The envious dwell in Purgatory. Oddly envy isn’t discussed anymore. (Sexual jealousy, yes. Sexual jealousy is a popular theme in films and novels. But other forms of envy seem to be considered acceptable in contemporary society.) Dante’s hard-edged description of this sin makes it evident why the envious spend time in Purgatory. Guido del Duca, a 13th-century political and legal administrator in Ravenna, speaks the words above to Dante. Although Guido repents, he admits the ugliness of his past emotions. One envisions envy surging up like bile inside him.

One can imagine envy leading to crime: political character assassination; the falsification of information that led to the war in Iraq. Of course, the sowers of scandal end up in Dante's hell. But doesn’t it begin with envy?

Perhaps I don't think about envy because I'm not a careerist. I opted out of the traditional workplace years ago. Envy flourishes when people jockey for position and power.
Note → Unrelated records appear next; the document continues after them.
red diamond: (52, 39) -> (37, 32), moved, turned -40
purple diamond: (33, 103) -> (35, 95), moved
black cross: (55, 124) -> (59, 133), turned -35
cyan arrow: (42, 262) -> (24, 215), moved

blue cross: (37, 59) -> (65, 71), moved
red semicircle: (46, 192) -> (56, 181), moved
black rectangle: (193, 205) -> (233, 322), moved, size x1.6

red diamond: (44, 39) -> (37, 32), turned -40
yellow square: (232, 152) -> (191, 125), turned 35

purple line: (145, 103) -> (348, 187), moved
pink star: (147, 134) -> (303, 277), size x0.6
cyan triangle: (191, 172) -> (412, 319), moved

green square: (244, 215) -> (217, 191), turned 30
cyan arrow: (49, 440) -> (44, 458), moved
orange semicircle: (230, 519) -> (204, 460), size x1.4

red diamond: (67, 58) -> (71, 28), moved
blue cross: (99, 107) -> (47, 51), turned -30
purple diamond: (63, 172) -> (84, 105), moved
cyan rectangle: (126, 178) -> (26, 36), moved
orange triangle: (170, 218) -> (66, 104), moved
People in competitive professions talk about “having to watch their backs.”

The poor envy the prosperous. That's expected. Yet I’d never thought about the unhappy envying the happy, which shows a failure of imagination on my part. Dante reveals the hideous nature of sin.
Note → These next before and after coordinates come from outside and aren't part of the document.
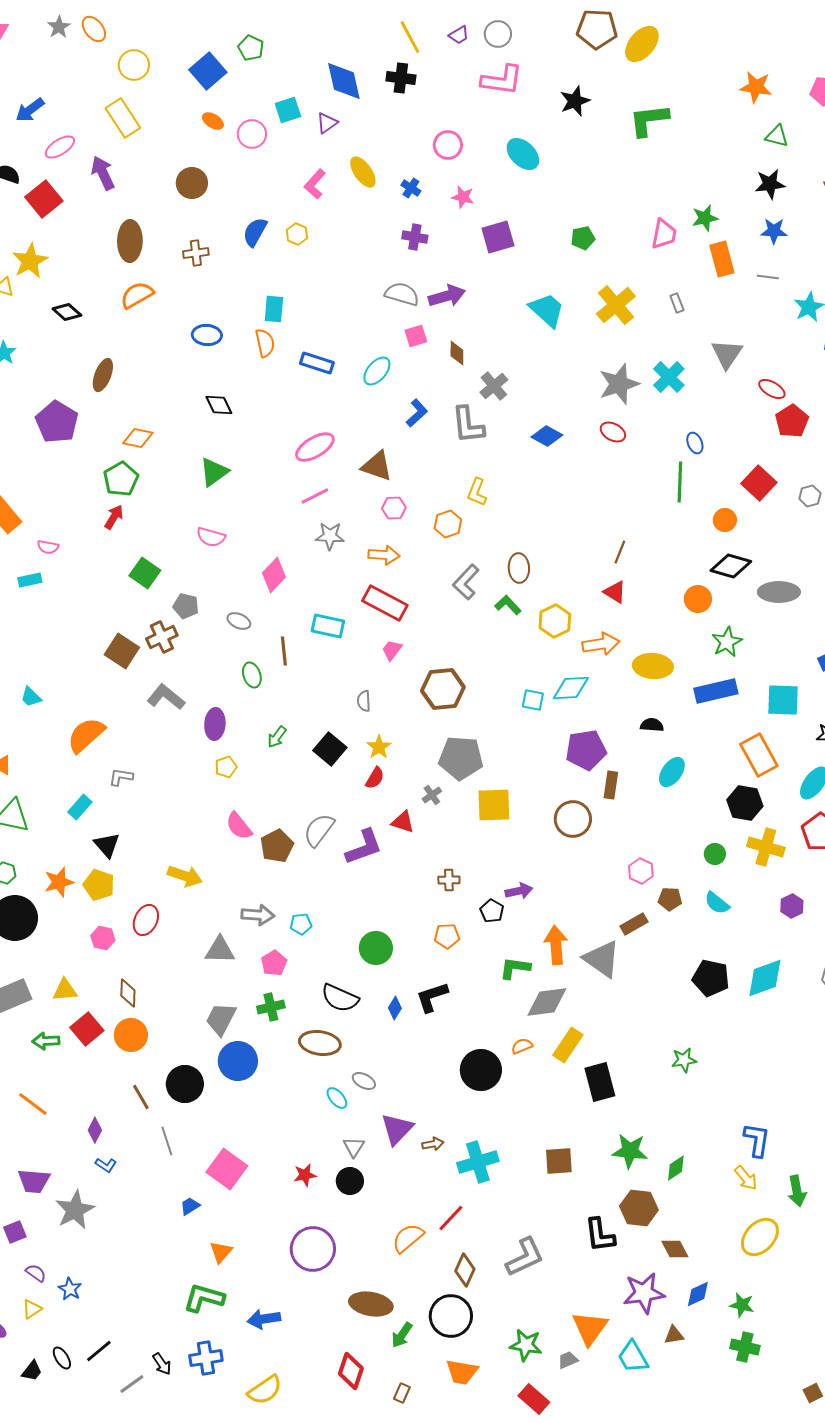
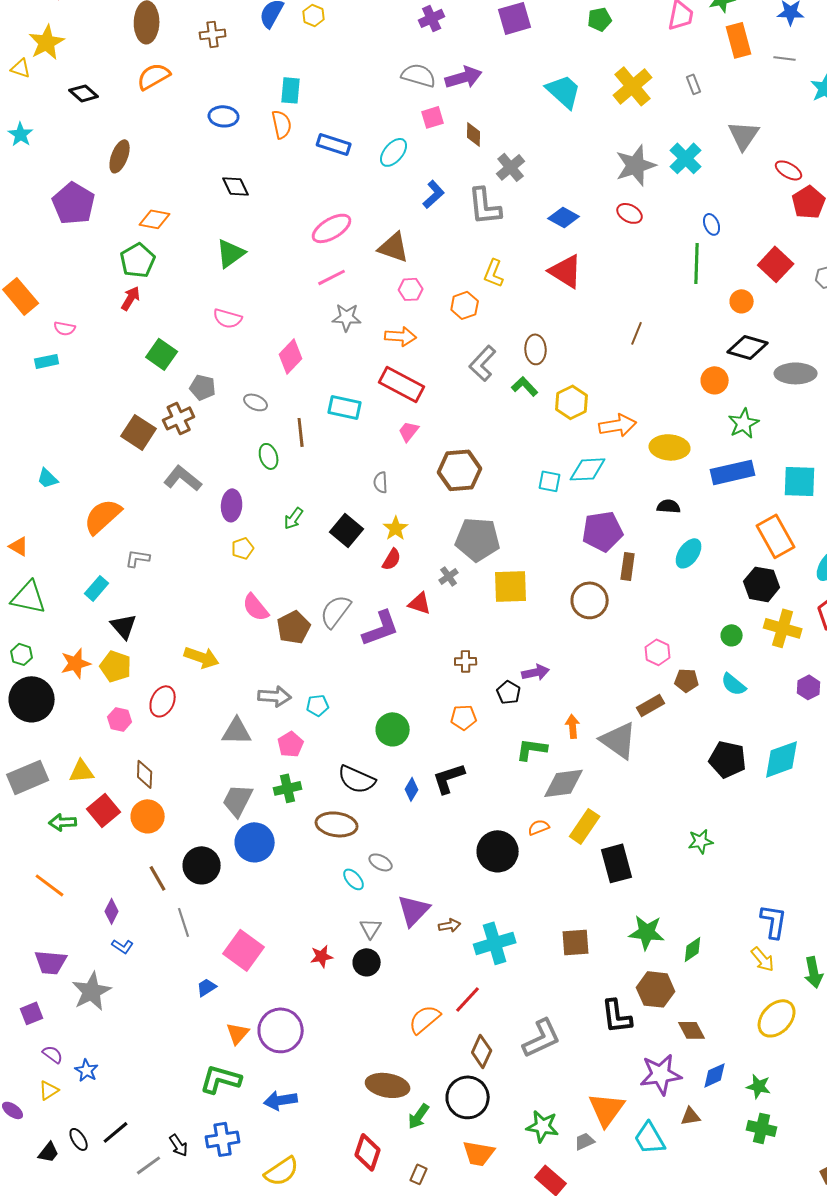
purple cross: (415, 237) -> (432, 18), turned -35
red triangle: (615, 592) -> (566, 271), moved, size x1.5
orange arrow: (556, 945) -> (573, 726), size x0.6
purple circle: (313, 1249) -> (281, 1030), moved

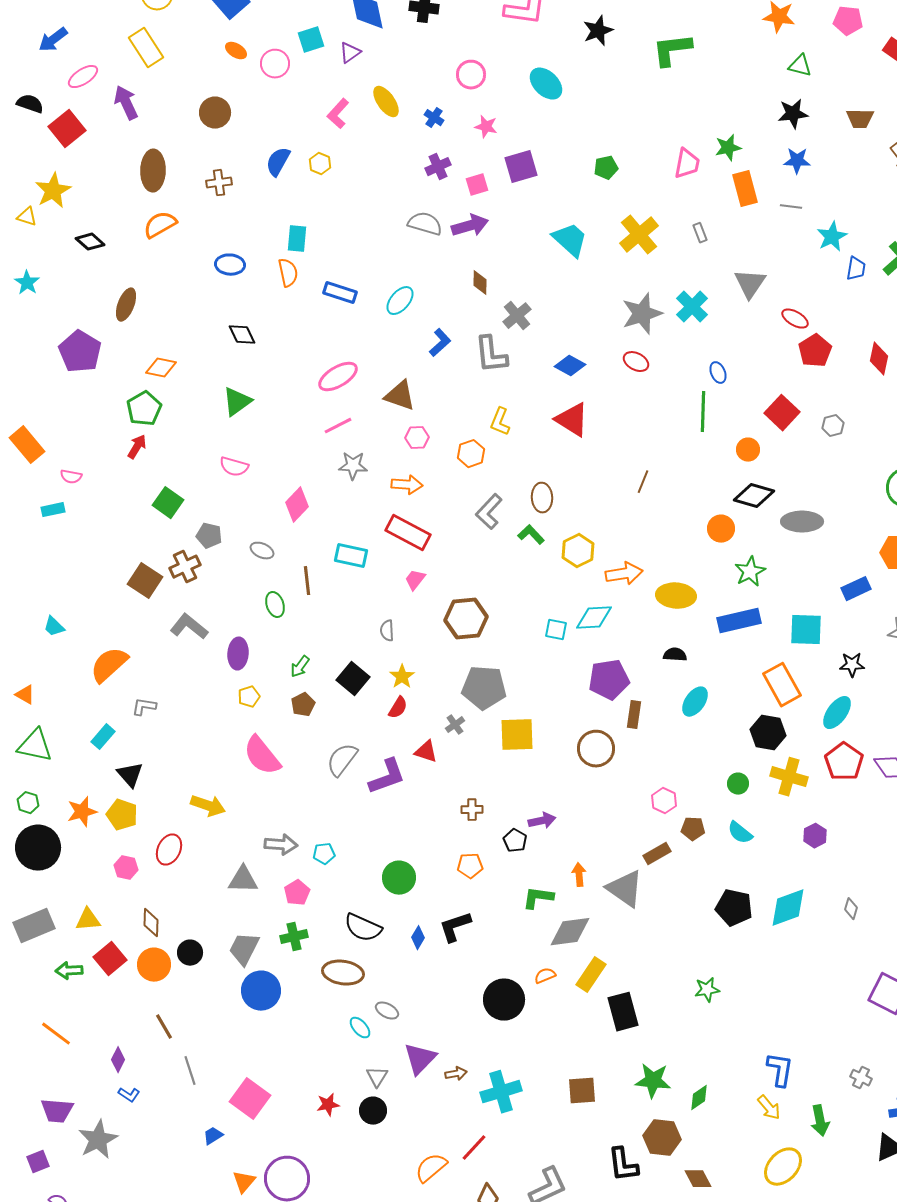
pink square: (433, 117) -> (477, 185), moved
pink semicircle: (256, 607) -> (262, 756), size x1.4
brown pentagon: (294, 627) -> (303, 705), moved, size x0.7
black circle: (202, 865) -> (190, 953), moved, size x0.7

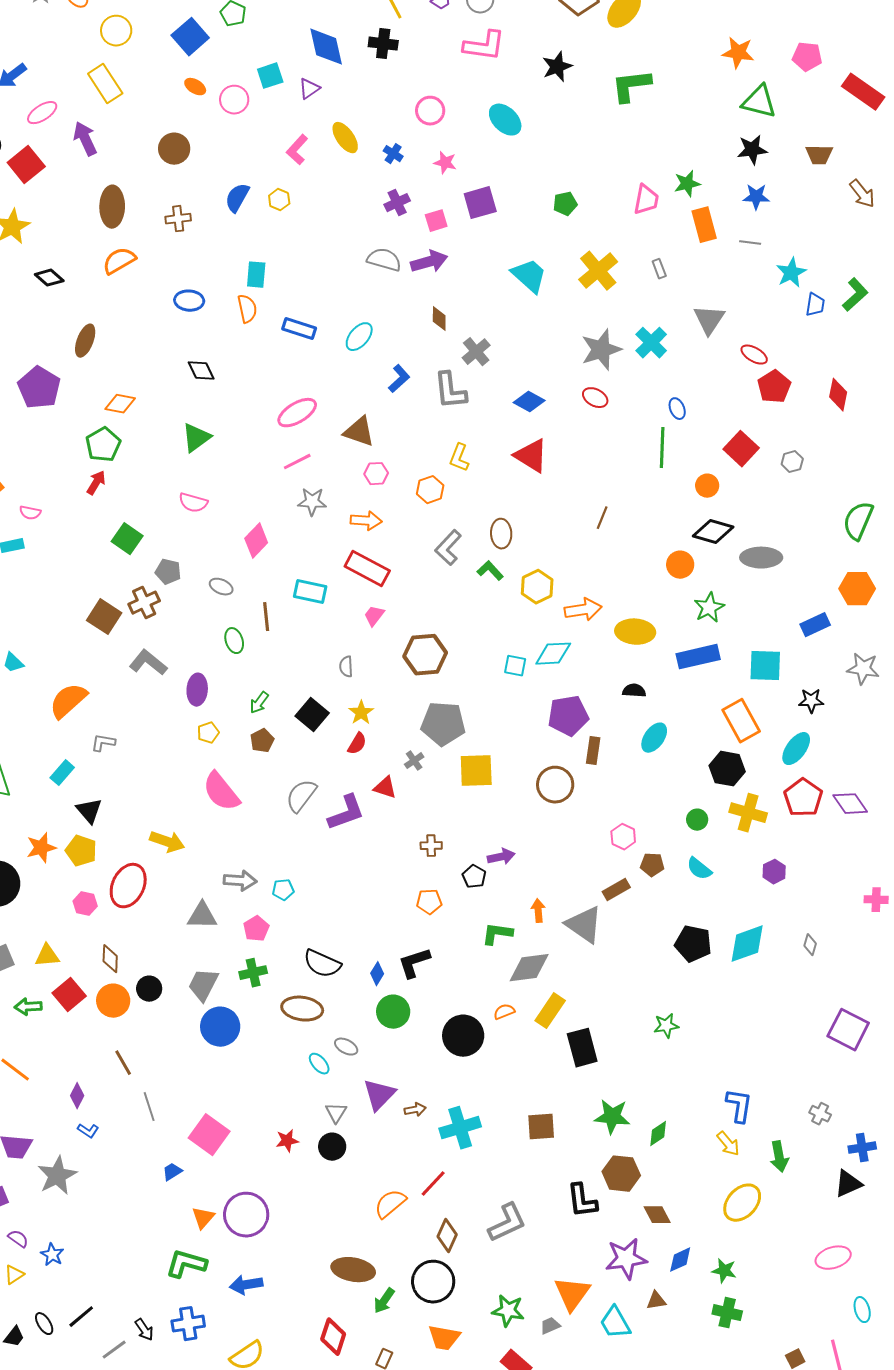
green triangle: (800, 66) -> (759, 102), size x1.5
red ellipse: (169, 850) -> (128, 886), size x1.4
green circle: (399, 878) -> (393, 1012), moved

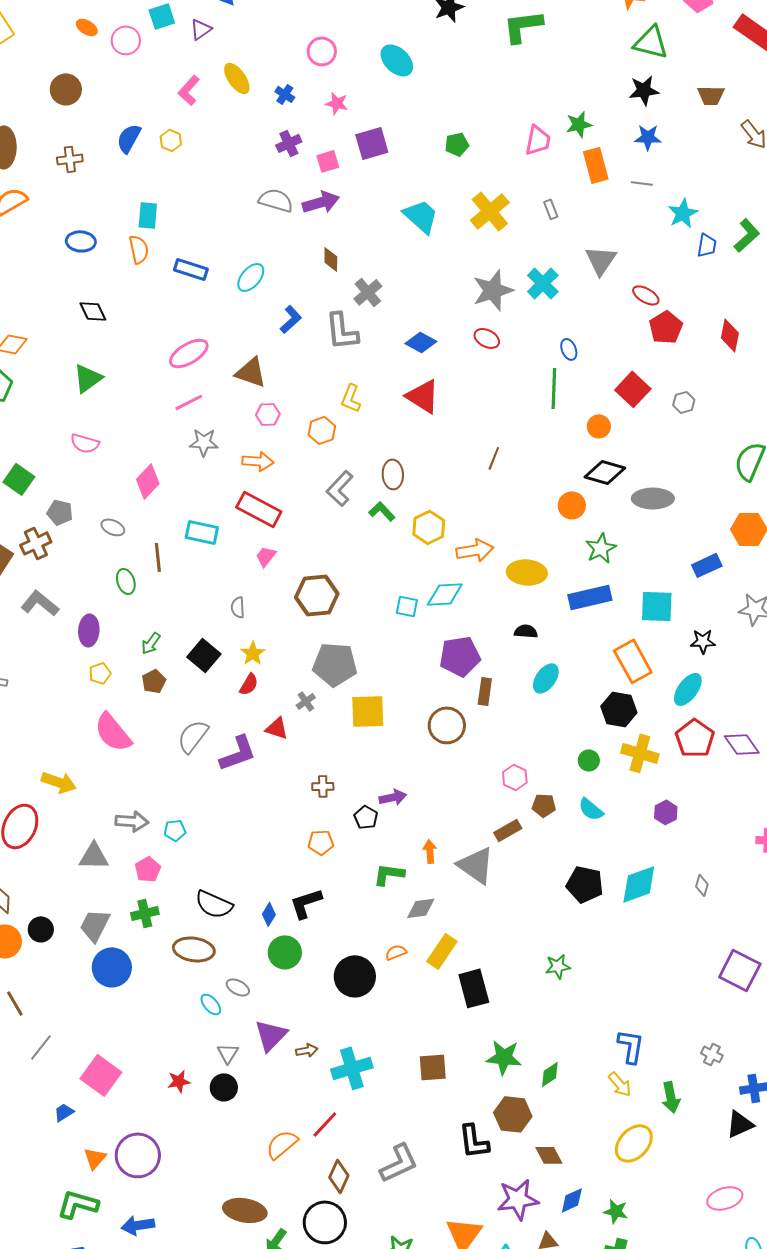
gray diamond: (529, 968) -> (421, 908), size x0.7
gray line: (149, 1107) -> (41, 1047), turned 56

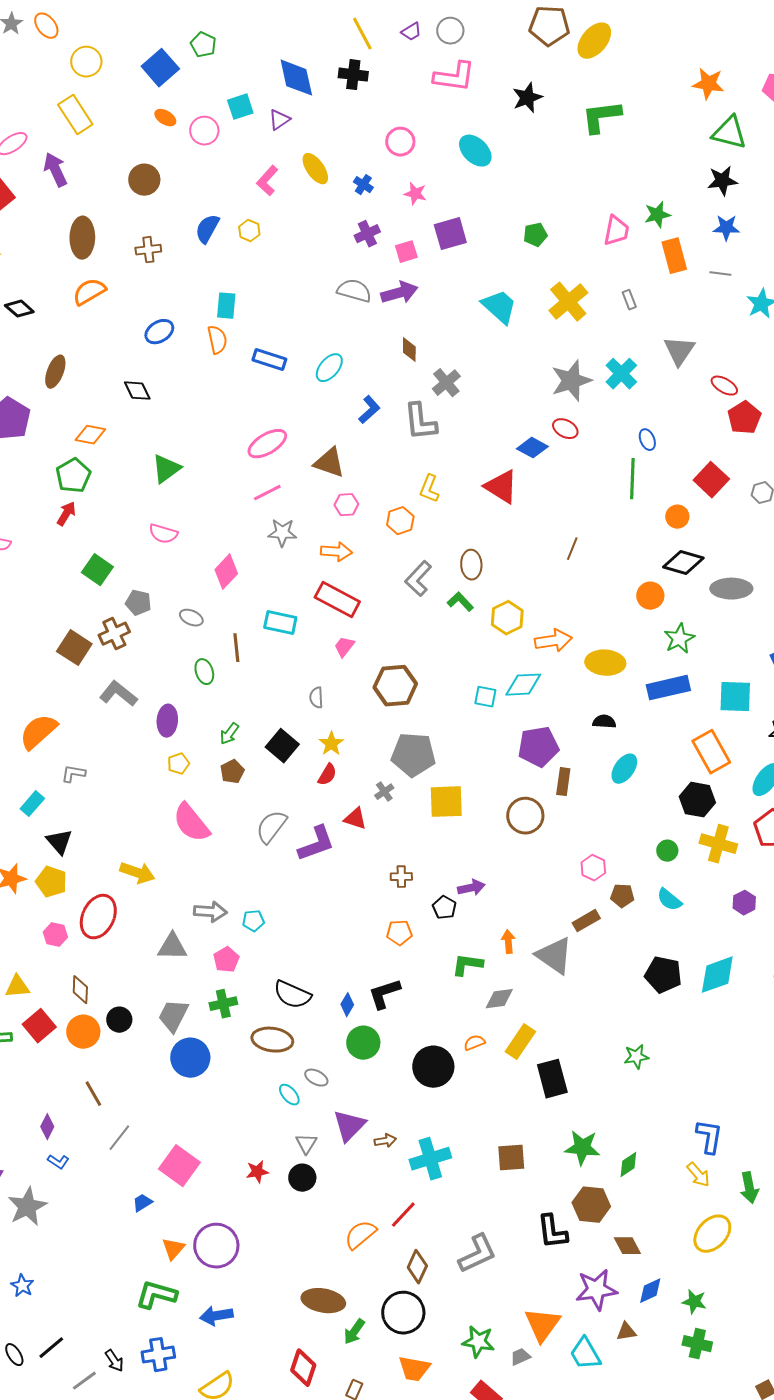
blue ellipse: (81, 241) -> (159, 332), turned -36
black diamond: (93, 311) -> (137, 391), moved
blue diamond: (421, 342) -> (532, 448), moved

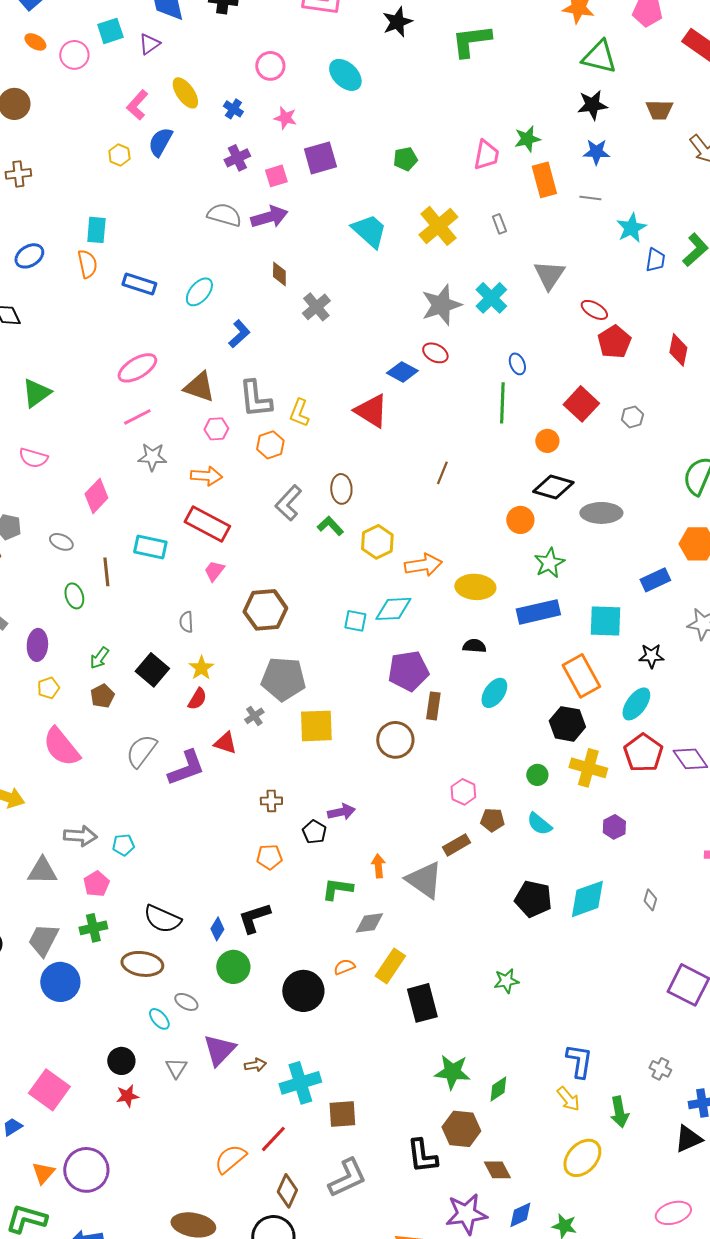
blue semicircle: (207, 229) -> (160, 142), moved
gray L-shape: (420, 422) -> (255, 399), moved
brown square: (511, 1158) -> (342, 1114), moved
black circle: (302, 1178) -> (121, 1061), moved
Reading PURGATORY is an astonishing experience. Dante is not only a brilliant poet but understands the gamut of human emotions.

The Nobel Prize-winning poet Eugenio Montale writes in his introduction to the Everyman edition of THE DIVINE COMEDY: “It seems to me that if Dante is a universal patrimony (beyond a certain level of necessary study)--and such he has become, even if he remarked more than once that he was speaking to few who were worthy of hearing him--then his voice can be heard today by everyone as it never was in other ages and as may never again be possible in the future, so that his message can reach the layman no less than the initiate, and in a way that is probably entirely new.”